(Page segmentation data)
****************

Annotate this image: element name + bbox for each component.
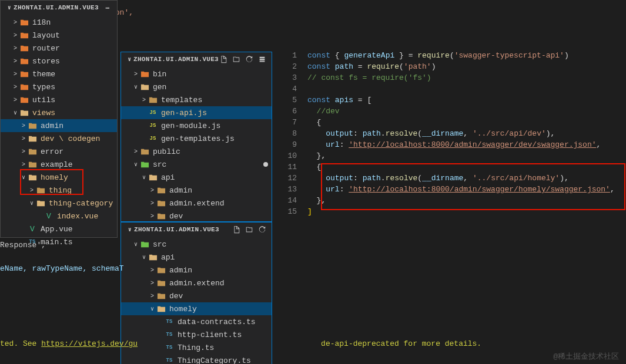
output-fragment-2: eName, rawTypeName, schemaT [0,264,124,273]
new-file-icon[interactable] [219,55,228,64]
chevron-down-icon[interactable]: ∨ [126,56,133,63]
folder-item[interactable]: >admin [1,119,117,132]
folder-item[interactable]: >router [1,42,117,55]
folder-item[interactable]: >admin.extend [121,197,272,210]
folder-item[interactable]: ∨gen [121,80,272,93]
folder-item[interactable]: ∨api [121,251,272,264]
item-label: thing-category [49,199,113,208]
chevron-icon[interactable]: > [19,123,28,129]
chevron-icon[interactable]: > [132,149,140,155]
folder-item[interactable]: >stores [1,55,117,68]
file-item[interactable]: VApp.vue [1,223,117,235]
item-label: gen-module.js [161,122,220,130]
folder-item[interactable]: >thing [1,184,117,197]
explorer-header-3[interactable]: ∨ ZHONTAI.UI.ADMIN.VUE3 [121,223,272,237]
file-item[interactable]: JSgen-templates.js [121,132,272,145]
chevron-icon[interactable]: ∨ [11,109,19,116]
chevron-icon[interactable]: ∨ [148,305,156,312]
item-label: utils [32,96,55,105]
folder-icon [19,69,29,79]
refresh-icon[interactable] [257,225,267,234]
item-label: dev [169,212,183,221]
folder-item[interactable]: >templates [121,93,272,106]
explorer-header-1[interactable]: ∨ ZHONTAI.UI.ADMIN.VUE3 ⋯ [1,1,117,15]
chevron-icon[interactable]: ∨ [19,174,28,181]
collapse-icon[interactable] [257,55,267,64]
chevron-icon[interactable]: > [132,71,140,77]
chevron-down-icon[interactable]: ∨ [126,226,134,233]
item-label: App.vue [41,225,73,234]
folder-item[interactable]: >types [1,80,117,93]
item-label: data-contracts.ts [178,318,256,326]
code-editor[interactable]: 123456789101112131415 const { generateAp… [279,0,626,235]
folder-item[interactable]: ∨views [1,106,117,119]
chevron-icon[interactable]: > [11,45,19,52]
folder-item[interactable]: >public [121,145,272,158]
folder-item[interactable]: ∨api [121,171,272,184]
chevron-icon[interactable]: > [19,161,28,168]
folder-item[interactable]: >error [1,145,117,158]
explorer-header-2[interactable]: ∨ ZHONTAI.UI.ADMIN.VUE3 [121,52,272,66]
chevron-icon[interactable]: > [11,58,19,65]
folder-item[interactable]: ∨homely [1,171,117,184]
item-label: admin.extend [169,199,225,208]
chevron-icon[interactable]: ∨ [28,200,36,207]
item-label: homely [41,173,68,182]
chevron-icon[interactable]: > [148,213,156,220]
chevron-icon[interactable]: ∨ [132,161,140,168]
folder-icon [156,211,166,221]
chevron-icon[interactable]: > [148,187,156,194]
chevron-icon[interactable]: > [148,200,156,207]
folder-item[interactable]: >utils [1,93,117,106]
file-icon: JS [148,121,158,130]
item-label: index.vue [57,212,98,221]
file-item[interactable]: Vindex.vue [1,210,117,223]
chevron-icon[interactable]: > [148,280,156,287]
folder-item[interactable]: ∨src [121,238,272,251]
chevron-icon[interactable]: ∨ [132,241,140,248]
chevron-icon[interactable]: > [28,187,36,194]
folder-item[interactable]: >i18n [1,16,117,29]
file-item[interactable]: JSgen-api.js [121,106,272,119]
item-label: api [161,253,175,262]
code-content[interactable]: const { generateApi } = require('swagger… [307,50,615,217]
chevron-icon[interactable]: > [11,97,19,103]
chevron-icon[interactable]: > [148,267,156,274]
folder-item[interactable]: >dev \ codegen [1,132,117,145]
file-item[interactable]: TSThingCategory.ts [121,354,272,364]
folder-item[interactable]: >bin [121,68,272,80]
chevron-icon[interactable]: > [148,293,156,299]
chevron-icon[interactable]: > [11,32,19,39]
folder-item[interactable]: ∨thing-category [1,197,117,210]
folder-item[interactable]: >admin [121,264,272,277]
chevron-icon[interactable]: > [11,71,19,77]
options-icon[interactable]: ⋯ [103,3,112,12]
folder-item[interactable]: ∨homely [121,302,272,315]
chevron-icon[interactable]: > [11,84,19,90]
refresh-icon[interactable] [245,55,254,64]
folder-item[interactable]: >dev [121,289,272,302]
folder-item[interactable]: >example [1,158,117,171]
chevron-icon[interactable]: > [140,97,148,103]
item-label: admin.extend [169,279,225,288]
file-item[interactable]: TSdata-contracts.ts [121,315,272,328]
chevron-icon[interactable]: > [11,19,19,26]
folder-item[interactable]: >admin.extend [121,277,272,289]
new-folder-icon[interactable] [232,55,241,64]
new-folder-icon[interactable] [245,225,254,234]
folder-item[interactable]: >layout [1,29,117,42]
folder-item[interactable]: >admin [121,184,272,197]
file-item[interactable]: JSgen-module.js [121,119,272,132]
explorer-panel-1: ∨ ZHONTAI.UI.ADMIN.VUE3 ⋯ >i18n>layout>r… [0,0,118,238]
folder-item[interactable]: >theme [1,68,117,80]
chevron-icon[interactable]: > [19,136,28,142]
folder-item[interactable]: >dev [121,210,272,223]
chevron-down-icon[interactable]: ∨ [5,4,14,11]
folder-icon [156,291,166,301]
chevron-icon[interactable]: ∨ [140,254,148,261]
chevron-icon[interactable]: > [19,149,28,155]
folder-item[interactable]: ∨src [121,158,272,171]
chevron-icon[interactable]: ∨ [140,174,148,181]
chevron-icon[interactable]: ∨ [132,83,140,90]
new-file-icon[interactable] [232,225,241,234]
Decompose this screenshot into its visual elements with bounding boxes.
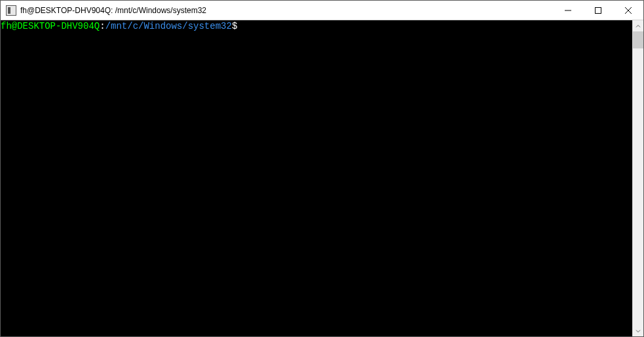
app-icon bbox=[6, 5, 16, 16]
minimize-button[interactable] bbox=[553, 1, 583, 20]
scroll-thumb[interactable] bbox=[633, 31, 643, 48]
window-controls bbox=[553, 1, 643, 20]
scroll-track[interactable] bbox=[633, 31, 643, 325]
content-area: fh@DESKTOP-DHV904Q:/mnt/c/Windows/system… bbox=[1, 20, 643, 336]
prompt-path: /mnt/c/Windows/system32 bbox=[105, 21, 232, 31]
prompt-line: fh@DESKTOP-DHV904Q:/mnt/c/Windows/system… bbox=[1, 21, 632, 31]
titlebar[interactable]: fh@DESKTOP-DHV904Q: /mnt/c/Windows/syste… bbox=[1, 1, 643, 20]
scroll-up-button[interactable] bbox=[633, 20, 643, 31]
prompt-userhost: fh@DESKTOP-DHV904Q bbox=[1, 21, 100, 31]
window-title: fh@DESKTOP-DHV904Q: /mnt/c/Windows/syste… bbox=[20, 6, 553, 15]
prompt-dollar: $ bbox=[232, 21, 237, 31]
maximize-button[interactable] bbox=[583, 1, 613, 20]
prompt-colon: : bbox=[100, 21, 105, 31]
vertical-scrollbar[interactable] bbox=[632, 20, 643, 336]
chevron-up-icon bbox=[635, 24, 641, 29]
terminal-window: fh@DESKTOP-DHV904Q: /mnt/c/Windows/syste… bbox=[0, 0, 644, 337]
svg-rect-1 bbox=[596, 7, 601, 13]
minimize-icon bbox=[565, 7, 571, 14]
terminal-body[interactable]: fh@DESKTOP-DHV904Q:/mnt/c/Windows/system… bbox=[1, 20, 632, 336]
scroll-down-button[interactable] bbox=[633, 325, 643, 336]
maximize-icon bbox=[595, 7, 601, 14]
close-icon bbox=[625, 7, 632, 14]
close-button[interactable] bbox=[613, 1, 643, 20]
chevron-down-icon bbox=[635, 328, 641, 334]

****************

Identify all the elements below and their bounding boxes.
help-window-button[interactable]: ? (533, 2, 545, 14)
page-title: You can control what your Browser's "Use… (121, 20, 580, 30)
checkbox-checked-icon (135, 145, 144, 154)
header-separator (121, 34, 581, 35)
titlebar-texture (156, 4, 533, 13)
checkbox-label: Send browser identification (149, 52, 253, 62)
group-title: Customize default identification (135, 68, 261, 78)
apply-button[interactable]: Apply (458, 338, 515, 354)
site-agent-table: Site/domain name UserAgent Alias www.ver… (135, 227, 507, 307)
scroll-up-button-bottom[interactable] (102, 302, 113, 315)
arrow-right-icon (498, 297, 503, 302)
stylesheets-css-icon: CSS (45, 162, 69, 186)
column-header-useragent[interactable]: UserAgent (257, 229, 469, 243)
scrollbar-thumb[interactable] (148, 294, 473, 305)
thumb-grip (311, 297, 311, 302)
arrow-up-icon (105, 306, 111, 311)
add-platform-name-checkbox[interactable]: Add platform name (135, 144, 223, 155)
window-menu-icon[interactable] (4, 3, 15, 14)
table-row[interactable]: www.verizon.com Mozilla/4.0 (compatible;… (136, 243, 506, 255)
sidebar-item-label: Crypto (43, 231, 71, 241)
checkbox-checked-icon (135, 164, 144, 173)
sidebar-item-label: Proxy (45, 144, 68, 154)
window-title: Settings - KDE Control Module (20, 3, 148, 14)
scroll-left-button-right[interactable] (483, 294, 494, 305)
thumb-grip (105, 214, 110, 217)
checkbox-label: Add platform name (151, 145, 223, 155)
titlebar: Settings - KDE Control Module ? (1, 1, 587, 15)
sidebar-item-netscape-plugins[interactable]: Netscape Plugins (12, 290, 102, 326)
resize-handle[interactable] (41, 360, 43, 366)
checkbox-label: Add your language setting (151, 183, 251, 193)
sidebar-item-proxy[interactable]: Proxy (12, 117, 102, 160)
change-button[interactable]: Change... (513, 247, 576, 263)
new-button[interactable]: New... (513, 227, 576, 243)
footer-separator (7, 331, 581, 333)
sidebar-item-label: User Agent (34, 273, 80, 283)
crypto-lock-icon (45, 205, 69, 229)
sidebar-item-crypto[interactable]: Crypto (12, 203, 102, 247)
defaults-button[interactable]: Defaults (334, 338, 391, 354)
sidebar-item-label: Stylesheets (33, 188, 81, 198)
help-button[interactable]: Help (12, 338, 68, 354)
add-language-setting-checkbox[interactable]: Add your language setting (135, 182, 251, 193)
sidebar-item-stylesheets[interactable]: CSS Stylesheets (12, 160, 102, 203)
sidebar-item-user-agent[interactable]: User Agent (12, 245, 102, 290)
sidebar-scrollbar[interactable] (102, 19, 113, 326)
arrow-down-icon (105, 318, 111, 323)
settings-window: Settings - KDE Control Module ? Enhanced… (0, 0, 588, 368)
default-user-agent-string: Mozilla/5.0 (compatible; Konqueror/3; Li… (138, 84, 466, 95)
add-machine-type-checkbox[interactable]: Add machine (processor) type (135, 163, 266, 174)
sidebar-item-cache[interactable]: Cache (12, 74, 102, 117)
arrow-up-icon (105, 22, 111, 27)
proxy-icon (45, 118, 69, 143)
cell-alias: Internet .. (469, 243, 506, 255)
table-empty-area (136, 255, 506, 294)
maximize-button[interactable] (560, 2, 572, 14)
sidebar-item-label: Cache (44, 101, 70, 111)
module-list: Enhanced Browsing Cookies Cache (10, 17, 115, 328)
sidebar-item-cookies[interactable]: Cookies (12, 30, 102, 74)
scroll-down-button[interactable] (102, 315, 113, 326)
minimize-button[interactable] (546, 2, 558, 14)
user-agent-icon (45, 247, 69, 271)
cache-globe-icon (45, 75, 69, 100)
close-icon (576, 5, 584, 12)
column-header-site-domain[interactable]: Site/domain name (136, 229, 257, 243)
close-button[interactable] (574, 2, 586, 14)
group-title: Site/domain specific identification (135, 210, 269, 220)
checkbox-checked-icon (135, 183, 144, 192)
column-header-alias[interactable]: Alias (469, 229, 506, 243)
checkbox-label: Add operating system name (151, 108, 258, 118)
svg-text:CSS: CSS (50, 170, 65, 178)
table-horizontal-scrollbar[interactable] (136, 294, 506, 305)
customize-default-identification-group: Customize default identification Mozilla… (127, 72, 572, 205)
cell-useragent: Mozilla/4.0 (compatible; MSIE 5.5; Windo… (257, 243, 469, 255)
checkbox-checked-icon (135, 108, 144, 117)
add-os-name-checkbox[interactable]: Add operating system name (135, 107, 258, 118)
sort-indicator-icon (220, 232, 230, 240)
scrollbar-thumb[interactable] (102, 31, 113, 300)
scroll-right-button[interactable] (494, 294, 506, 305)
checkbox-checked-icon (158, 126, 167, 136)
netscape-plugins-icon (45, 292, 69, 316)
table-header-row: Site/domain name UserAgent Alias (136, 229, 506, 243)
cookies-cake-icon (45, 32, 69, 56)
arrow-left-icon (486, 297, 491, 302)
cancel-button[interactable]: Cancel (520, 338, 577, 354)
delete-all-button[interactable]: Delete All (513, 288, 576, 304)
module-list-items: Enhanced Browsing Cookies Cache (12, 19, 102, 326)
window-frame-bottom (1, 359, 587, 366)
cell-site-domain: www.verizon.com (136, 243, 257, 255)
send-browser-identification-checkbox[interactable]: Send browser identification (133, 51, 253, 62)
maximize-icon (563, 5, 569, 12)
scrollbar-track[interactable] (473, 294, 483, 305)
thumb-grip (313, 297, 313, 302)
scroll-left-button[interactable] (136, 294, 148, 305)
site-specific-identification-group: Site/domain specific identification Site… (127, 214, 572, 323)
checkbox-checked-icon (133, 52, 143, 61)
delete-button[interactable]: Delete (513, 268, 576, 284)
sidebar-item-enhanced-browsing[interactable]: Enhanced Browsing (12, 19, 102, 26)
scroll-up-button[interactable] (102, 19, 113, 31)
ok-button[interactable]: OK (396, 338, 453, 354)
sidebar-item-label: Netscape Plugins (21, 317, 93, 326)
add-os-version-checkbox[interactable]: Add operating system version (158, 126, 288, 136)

****************

**EXERCISE AIM**
The records are above. How many lines in them contain the word "prompt"? Give the number alone.

**RESPONSE FOR THIS EXERCISE**
5